[YOUR GOAL]:
Show each line of the records below where the word "ailés" occurs.

------------------------------------------------

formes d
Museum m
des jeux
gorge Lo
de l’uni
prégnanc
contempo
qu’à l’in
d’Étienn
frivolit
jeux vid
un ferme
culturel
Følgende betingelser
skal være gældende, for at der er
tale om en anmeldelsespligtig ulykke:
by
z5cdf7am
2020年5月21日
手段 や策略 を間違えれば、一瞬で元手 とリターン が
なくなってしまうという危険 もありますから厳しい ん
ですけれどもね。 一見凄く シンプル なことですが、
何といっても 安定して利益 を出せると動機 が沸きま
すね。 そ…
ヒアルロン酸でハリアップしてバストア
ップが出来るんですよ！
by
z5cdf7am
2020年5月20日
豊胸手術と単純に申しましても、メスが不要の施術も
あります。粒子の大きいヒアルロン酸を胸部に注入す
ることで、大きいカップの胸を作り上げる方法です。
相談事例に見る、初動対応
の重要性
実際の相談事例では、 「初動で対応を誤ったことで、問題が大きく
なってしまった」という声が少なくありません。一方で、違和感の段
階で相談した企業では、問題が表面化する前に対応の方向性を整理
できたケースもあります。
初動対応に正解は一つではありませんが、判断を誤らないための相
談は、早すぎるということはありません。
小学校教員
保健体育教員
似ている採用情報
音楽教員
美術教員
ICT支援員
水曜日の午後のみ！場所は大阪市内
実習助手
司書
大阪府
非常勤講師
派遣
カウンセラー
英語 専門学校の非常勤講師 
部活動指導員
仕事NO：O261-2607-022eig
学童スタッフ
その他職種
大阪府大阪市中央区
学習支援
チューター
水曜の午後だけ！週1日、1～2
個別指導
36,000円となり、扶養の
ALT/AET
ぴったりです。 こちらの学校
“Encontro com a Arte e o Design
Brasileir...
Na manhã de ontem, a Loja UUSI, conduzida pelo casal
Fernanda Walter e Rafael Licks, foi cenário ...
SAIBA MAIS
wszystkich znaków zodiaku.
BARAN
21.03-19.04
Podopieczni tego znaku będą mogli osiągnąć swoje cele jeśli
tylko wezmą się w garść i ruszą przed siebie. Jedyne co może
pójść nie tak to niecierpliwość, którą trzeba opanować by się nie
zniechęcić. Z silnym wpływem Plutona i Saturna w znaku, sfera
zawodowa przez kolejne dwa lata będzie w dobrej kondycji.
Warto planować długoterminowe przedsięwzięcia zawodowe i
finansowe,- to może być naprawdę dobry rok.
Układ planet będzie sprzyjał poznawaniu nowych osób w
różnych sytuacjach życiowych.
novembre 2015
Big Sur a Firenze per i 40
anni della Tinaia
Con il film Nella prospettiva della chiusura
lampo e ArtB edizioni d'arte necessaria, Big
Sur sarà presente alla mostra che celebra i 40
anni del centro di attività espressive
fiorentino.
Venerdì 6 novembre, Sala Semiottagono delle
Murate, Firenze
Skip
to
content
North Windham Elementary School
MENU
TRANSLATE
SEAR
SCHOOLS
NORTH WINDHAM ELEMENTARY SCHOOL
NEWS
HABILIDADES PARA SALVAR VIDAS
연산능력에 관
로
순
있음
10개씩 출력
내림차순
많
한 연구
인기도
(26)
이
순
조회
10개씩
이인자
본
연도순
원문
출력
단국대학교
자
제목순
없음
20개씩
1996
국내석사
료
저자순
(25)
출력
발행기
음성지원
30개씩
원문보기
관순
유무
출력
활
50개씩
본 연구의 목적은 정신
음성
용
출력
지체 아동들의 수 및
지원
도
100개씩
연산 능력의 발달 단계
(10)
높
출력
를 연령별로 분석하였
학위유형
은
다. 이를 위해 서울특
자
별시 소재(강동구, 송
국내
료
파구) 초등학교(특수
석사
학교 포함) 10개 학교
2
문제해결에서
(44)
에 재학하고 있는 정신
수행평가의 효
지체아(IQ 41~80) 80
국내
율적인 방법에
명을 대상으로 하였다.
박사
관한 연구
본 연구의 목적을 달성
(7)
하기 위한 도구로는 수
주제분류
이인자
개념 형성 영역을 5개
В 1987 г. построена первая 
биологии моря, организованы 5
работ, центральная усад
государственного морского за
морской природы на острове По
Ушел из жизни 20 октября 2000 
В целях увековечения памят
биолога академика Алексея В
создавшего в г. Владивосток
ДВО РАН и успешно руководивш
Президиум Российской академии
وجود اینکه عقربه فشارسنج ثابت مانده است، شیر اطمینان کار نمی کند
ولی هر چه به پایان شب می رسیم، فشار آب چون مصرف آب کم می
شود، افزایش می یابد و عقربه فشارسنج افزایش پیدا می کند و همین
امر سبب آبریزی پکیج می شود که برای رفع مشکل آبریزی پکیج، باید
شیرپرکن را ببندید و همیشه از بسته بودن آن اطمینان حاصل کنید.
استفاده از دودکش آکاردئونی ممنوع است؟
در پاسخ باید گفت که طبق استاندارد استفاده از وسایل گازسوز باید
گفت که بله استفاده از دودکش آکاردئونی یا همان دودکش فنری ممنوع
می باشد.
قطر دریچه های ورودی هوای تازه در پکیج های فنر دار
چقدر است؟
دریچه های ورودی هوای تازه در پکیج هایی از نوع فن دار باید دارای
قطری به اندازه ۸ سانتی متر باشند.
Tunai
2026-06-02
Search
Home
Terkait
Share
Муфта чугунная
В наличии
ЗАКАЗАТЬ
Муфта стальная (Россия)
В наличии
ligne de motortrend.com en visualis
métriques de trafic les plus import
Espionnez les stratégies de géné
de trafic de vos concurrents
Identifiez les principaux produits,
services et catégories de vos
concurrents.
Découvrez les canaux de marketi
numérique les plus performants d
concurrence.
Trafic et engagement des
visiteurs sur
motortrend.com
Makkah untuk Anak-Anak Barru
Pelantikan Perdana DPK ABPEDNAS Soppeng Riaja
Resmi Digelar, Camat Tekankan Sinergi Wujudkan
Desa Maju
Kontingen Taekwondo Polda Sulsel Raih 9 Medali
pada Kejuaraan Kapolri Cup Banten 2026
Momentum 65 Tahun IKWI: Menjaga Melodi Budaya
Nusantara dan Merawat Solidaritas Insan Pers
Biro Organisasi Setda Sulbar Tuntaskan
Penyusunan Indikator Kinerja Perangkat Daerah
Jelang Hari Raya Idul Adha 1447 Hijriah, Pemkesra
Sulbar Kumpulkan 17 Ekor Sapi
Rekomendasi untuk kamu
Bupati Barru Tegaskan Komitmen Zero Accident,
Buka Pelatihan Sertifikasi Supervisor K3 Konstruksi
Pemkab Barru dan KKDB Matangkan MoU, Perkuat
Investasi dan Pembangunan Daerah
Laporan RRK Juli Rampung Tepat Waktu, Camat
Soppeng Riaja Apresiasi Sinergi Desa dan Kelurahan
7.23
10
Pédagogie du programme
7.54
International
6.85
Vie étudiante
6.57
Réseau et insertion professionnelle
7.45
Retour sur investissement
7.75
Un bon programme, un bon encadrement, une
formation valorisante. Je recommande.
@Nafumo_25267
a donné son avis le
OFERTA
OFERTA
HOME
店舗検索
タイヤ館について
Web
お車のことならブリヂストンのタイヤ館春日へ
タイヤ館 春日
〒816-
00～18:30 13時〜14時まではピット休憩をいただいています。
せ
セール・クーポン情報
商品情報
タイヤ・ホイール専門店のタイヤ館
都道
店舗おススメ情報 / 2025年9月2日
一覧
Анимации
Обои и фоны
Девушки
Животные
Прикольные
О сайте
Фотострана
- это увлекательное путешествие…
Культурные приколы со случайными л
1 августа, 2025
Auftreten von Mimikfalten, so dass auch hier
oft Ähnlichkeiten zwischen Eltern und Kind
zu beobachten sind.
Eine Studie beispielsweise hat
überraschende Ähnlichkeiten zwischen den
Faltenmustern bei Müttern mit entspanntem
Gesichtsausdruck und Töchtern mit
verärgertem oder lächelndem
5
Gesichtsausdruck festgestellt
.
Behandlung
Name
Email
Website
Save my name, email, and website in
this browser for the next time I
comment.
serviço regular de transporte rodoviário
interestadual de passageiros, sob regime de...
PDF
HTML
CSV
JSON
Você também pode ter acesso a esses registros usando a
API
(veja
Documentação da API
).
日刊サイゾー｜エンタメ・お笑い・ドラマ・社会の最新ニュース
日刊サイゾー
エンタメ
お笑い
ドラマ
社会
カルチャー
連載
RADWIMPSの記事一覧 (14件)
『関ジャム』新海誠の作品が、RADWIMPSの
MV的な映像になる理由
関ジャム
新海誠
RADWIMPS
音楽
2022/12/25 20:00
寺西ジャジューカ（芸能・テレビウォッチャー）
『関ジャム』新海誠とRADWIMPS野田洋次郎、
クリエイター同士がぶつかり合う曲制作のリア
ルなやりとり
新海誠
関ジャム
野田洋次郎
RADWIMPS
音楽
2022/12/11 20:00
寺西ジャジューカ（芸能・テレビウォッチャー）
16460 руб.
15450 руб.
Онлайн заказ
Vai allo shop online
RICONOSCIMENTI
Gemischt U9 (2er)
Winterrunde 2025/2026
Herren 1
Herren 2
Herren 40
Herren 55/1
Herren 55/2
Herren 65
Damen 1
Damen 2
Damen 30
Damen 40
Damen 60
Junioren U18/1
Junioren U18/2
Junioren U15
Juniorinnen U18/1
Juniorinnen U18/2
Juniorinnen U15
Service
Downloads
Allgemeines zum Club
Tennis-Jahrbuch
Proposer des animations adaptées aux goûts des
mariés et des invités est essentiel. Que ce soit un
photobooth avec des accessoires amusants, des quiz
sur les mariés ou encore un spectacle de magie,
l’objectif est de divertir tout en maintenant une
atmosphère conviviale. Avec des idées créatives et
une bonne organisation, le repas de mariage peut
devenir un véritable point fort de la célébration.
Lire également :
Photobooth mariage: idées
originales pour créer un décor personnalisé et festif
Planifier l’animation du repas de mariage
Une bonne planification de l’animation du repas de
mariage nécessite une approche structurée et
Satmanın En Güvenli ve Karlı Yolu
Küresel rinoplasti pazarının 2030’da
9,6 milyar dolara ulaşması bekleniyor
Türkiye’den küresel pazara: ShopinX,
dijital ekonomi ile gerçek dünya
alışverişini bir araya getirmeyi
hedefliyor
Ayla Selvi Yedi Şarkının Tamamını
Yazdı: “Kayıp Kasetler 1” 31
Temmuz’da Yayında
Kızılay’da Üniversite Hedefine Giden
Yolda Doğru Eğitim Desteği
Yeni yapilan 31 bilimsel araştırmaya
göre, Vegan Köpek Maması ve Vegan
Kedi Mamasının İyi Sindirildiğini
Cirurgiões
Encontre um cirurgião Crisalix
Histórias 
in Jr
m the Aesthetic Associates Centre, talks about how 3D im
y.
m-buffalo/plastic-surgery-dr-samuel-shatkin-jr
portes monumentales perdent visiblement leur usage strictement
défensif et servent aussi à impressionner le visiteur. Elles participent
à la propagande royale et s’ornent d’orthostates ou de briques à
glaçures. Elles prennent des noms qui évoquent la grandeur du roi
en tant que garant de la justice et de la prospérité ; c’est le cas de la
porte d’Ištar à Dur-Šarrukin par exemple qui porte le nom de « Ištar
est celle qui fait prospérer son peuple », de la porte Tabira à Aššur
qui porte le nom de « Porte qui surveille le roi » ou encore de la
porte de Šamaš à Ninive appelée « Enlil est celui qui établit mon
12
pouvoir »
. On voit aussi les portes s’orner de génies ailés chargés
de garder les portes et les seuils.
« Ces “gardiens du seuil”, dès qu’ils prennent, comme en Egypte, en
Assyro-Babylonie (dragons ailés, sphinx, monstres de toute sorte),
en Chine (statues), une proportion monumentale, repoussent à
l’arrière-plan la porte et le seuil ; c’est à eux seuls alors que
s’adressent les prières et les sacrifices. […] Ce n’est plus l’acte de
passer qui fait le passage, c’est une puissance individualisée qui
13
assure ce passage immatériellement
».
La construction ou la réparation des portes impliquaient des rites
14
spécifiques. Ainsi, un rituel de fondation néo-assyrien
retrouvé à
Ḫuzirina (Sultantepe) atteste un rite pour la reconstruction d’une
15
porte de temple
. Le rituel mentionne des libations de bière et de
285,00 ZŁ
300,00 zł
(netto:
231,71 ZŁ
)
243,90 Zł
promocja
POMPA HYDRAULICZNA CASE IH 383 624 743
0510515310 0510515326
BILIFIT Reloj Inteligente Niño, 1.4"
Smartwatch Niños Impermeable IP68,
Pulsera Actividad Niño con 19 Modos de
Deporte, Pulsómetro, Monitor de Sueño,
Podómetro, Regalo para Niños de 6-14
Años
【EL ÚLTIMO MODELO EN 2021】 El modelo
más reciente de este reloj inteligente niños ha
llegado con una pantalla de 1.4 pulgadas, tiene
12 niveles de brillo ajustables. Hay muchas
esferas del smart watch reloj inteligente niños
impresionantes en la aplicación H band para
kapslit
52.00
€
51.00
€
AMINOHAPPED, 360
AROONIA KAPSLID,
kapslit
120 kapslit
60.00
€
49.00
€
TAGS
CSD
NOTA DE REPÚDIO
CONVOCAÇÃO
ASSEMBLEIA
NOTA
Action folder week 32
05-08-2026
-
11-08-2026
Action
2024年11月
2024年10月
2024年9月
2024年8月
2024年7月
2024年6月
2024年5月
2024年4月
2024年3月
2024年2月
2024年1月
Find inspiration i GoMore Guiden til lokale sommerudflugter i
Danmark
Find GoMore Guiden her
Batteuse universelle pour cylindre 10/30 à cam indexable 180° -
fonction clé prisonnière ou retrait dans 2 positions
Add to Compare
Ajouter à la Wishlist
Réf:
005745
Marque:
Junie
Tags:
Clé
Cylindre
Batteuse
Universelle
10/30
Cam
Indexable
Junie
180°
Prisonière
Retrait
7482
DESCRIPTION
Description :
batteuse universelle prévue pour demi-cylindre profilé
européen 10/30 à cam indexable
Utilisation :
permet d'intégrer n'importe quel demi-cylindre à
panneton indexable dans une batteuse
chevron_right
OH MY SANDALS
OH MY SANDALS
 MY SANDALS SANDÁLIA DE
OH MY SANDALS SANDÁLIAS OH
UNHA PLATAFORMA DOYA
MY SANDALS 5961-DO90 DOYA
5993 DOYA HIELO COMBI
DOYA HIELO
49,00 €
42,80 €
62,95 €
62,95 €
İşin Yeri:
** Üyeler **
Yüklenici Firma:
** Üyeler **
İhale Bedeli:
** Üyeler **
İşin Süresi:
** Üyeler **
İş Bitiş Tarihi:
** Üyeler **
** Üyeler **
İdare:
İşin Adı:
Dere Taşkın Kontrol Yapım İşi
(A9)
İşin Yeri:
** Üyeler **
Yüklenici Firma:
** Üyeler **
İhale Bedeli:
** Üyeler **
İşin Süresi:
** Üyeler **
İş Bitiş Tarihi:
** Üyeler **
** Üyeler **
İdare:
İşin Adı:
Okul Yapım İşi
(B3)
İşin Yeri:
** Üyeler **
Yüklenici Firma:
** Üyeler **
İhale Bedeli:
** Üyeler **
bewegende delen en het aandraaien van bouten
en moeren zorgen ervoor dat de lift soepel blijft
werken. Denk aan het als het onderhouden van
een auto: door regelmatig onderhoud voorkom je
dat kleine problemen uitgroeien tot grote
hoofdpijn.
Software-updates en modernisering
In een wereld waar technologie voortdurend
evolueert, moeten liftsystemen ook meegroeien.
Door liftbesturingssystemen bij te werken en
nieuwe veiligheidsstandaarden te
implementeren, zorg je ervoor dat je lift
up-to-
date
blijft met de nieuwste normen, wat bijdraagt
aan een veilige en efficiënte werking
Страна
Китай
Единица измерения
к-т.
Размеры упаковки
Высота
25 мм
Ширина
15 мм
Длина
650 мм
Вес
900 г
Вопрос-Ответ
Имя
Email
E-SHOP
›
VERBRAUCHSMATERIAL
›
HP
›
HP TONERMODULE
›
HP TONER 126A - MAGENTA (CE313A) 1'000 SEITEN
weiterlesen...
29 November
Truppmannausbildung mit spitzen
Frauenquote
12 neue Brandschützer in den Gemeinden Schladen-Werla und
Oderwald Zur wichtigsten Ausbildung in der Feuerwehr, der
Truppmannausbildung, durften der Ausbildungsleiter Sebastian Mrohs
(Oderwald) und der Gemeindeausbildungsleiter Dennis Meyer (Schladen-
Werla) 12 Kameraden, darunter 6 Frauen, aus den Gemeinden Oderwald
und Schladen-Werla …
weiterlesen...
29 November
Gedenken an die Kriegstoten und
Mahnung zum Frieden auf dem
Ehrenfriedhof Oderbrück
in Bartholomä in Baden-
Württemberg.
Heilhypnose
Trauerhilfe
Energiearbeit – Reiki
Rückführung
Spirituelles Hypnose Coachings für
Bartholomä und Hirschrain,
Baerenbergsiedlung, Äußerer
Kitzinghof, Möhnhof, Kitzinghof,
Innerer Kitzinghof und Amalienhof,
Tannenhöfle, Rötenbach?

------------------------------------------------

[WORKED SOLUTION]:
. On voit aussi les portes s’orner de génies ailés chargés
Assyro-Babylonie (dragons ailés, sphinx, monstres de toute sorte),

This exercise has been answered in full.